• _RECORDS FOR THE TASK_:
>>>
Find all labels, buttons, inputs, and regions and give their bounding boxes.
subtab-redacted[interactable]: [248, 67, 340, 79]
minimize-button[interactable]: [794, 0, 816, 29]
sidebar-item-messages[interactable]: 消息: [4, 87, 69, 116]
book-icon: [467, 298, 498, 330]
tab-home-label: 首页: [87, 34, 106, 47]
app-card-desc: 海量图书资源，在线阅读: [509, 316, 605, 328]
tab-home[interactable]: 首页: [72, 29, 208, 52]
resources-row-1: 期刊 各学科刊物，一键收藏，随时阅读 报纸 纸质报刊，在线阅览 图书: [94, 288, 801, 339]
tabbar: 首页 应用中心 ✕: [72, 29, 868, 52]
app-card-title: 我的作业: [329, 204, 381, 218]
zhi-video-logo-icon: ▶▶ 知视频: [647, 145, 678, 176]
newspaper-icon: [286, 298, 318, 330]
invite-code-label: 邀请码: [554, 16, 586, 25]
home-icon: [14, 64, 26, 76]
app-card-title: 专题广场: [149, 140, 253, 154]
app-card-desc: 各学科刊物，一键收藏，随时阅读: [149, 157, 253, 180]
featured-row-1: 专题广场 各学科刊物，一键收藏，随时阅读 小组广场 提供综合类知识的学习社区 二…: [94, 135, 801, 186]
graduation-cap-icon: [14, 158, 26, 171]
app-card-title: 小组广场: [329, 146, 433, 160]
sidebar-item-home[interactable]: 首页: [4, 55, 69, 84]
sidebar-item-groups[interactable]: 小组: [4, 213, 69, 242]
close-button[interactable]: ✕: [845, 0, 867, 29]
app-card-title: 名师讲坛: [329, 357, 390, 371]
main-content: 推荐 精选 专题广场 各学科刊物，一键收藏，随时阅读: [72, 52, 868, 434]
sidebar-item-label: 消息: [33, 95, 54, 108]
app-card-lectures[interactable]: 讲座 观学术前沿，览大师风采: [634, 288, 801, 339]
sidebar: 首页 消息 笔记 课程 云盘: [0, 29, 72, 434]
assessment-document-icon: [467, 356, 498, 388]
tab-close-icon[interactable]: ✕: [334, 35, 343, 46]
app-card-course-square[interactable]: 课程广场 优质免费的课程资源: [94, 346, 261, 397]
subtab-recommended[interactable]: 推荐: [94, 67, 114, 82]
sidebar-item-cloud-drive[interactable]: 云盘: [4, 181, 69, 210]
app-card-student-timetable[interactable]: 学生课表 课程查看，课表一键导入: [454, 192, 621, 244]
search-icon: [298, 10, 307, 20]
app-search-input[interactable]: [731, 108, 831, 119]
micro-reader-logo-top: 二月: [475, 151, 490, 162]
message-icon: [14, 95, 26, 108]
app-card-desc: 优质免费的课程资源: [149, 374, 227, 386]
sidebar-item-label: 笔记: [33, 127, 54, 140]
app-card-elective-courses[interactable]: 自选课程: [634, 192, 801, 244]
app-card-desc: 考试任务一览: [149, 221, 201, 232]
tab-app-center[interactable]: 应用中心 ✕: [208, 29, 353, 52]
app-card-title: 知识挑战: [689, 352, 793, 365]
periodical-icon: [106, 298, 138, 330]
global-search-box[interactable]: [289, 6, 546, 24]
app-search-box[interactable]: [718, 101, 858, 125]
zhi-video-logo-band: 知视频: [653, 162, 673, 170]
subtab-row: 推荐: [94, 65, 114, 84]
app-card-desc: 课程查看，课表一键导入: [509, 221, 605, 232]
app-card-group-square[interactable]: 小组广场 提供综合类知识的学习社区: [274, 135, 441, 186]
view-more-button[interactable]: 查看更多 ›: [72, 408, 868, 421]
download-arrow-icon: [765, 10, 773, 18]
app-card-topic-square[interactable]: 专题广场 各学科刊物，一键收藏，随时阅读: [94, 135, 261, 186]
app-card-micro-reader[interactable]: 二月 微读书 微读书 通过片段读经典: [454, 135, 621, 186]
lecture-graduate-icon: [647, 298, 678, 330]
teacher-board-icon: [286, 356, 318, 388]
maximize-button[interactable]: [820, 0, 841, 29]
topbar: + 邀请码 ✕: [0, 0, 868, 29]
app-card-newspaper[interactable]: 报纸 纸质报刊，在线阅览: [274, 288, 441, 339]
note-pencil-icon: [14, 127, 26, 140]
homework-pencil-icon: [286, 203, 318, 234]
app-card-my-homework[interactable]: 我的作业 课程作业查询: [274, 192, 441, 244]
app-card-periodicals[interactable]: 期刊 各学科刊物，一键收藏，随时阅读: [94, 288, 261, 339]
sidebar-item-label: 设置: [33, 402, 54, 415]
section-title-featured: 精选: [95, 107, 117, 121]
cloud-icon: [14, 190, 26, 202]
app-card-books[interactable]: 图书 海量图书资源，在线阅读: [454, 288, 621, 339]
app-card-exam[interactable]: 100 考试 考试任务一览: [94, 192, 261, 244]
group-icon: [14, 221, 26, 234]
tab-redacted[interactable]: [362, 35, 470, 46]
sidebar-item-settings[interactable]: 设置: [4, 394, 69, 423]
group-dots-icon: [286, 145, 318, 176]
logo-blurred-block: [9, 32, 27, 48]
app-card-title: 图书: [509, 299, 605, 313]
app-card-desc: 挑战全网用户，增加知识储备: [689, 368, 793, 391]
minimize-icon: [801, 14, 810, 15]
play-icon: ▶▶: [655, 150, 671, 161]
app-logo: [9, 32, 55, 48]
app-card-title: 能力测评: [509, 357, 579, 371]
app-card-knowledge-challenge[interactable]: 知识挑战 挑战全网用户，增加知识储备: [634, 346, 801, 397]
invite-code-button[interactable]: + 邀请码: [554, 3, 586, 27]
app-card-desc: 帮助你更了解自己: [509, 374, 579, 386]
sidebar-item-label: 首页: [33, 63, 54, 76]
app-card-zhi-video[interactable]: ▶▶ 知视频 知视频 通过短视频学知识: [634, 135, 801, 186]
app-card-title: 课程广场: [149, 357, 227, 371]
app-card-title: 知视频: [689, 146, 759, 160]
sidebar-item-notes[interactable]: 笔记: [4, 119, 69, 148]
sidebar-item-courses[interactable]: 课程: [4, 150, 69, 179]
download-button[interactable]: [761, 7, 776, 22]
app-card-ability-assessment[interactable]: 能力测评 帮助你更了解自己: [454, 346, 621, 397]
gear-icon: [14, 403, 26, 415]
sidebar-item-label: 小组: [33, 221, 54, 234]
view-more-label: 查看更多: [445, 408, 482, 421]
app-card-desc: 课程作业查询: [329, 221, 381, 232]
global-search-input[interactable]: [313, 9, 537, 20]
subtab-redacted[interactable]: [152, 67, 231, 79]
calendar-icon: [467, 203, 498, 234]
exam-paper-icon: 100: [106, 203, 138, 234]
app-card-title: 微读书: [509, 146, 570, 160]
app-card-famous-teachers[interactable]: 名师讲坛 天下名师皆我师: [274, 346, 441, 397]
<<<
• _INSTRUCTIONS FOR THE TASK_:
The records need to be copied exactly, with no line left out.

• _SOLUTION_:
Find all labels, buttons, inputs, and regions and give their bounding boxes.
subtab-redacted[interactable]: [248, 67, 340, 79]
minimize-button[interactable]: [794, 0, 816, 29]
sidebar-item-messages[interactable]: 消息: [4, 87, 69, 116]
book-icon: [467, 298, 498, 330]
tab-home-label: 首页: [87, 34, 106, 47]
app-card-desc: 海量图书资源，在线阅读: [509, 316, 605, 328]
tab-home[interactable]: 首页: [72, 29, 208, 52]
resources-row-1: 期刊 各学科刊物，一键收藏，随时阅读 报纸 纸质报刊，在线阅览 图书: [94, 288, 801, 339]
tabbar: 首页 应用中心 ✕: [72, 29, 868, 52]
app-card-title: 我的作业: [329, 204, 381, 218]
zhi-video-logo-icon: ▶▶ 知视频: [647, 145, 678, 176]
newspaper-icon: [286, 298, 318, 330]
invite-code-label: 邀请码: [554, 16, 586, 25]
home-icon: [14, 64, 26, 76]
app-card-title: 专题广场: [149, 140, 253, 154]
app-card-desc: 各学科刊物，一键收藏，随时阅读: [149, 157, 253, 180]
featured-row-1: 专题广场 各学科刊物，一键收藏，随时阅读 小组广场 提供综合类知识的学习社区 二…: [94, 135, 801, 186]
graduation-cap-icon: [14, 158, 26, 171]
app-card-title: 小组广场: [329, 146, 433, 160]
sidebar-item-home[interactable]: 首页: [4, 55, 69, 84]
sidebar-item-groups[interactable]: 小组: [4, 213, 69, 242]
close-button[interactable]: ✕: [845, 0, 867, 29]
app-card-title: 名师讲坛: [329, 357, 390, 371]
main-content: 推荐 精选 专题广场 各学科刊物，一键收藏，随时阅读: [72, 52, 868, 434]
sidebar-item-label: 消息: [33, 95, 54, 108]
app-card-lectures[interactable]: 讲座 观学术前沿，览大师风采: [634, 288, 801, 339]
sidebar: 首页 消息 笔记 课程 云盘: [0, 29, 72, 434]
assessment-document-icon: [467, 356, 498, 388]
tab-close-icon[interactable]: ✕: [334, 35, 343, 46]
app-card-course-square[interactable]: 课程广场 优质免费的课程资源: [94, 346, 261, 397]
subtab-recommended[interactable]: 推荐: [94, 67, 114, 82]
sidebar-item-cloud-drive[interactable]: 云盘: [4, 181, 69, 210]
app-card-student-timetable[interactable]: 学生课表 课程查看，课表一键导入: [454, 192, 621, 244]
search-icon: [298, 10, 307, 20]
app-search-input[interactable]: [731, 108, 831, 119]
micro-reader-logo-top: 二月: [475, 151, 490, 162]
message-icon: [14, 95, 26, 108]
app-card-desc: 优质免费的课程资源: [149, 374, 227, 386]
sidebar-item-label: 笔记: [33, 127, 54, 140]
app-card-elective-courses[interactable]: 自选课程: [634, 192, 801, 244]
app-card-desc: 考试任务一览: [149, 221, 201, 232]
tab-app-center[interactable]: 应用中心 ✕: [208, 29, 353, 52]
app-card-title: 知识挑战: [689, 352, 793, 365]
periodical-icon: [106, 298, 138, 330]
global-search-box[interactable]: [289, 6, 546, 24]
app-search-box[interactable]: [718, 101, 858, 125]
zhi-video-logo-band: 知视频: [653, 162, 673, 170]
subtab-row: 推荐: [94, 65, 114, 84]
app-card-desc: 课程查看，课表一键导入: [509, 221, 605, 232]
app-card-group-square[interactable]: 小组广场 提供综合类知识的学习社区: [274, 135, 441, 186]
view-more-button[interactable]: 查看更多 ›: [72, 408, 868, 421]
download-arrow-icon: [765, 10, 773, 18]
app-card-topic-square[interactable]: 专题广场 各学科刊物，一键收藏，随时阅读: [94, 135, 261, 186]
app-card-micro-reader[interactable]: 二月 微读书 微读书 通过片段读经典: [454, 135, 621, 186]
lecture-graduate-icon: [647, 298, 678, 330]
teacher-board-icon: [286, 356, 318, 388]
maximize-button[interactable]: [820, 0, 841, 29]
topbar: + 邀请码 ✕: [0, 0, 868, 29]
app-card-newspaper[interactable]: 报纸 纸质报刊，在线阅览: [274, 288, 441, 339]
note-pencil-icon: [14, 127, 26, 140]
homework-pencil-icon: [286, 203, 318, 234]
app-card-my-homework[interactable]: 我的作业 课程作业查询: [274, 192, 441, 244]
app-card-periodicals[interactable]: 期刊 各学科刊物，一键收藏，随时阅读: [94, 288, 261, 339]
sidebar-item-label: 设置: [33, 402, 54, 415]
section-title-featured: 精选: [95, 107, 117, 121]
cloud-icon: [14, 190, 26, 202]
app-card-books[interactable]: 图书 海量图书资源，在线阅读: [454, 288, 621, 339]
app-card-exam[interactable]: 100 考试 考试任务一览: [94, 192, 261, 244]
group-icon: [14, 221, 26, 234]
tab-redacted[interactable]: [362, 35, 470, 46]
sidebar-item-settings[interactable]: 设置: [4, 394, 69, 423]
group-dots-icon: [286, 145, 318, 176]
logo-blurred-block: [9, 32, 27, 48]
app-card-title: 图书: [509, 299, 605, 313]
app-card-desc: 挑战全网用户，增加知识储备: [689, 368, 793, 391]
minimize-icon: [801, 14, 810, 15]
play-icon: ▶▶: [655, 150, 671, 161]
app-logo: [9, 32, 55, 48]
app-card-title: 能力测评: [509, 357, 579, 371]
app-card-knowledge-challenge[interactable]: 知识挑战 挑战全网用户，增加知识储备: [634, 346, 801, 397]
invite-code-button[interactable]: + 邀请码: [554, 3, 586, 27]
app-card-desc: 帮助你更了解自己: [509, 374, 579, 386]
sidebar-item-label: 首页: [33, 63, 54, 76]
app-card-zhi-video[interactable]: ▶▶ 知视频 知视频 通过短视频学知识: [634, 135, 801, 186]
app-card-title: 课程广场: [149, 357, 227, 371]
app-card-title: 知视频: [689, 146, 759, 160]
sidebar-item-notes[interactable]: 笔记: [4, 119, 69, 148]
sidebar-item-courses[interactable]: 课程: [4, 150, 69, 179]
download-button[interactable]: [761, 7, 776, 22]
app-card-ability-assessment[interactable]: 能力测评 帮助你更了解自己: [454, 346, 621, 397]
gear-icon: [14, 403, 26, 415]
sidebar-item-label: 小组: [33, 221, 54, 234]
view-more-label: 查看更多: [445, 408, 482, 421]
app-card-desc: 课程作业查询: [329, 221, 381, 232]
global-search-input[interactable]: [313, 9, 537, 20]
subtab-redacted[interactable]: [152, 67, 231, 79]
calendar-icon: [467, 203, 498, 234]
exam-paper-icon: 100: [106, 203, 138, 234]
app-card-title: 微读书: [509, 146, 570, 160]
app-card-famous-teachers[interactable]: 名师讲坛 天下名师皆我师: [274, 346, 441, 397]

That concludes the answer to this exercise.